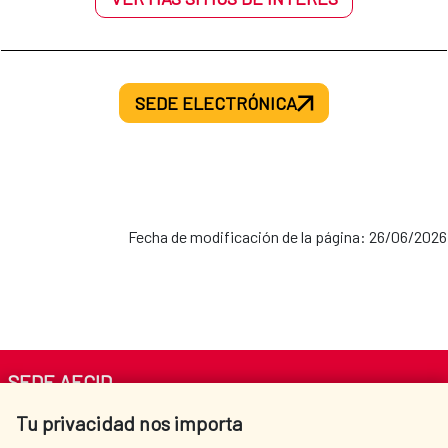
SEDE ELECTRÓNICA
Fecha de modificación de la página: 26/06/2026
SEDE AECID
Tu privacidad nos importa
Av. Reyes Católicos 4 - 28040 Madrid
Tel. +34 900 20 30 54​​​​​​​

• **Prompt**
What is needed here is an exact repetition of the listing above, pictures excluded.

• **Solution for this exercise**
SEDE ELECTRÓNICA
Fecha de modificación de la página: 26/06/2026
SEDE AECID
Tu privacidad nos importa
Av. Reyes Católicos 4 - 28040 Madrid
Tel. +34 900 20 30 54​​​​​​​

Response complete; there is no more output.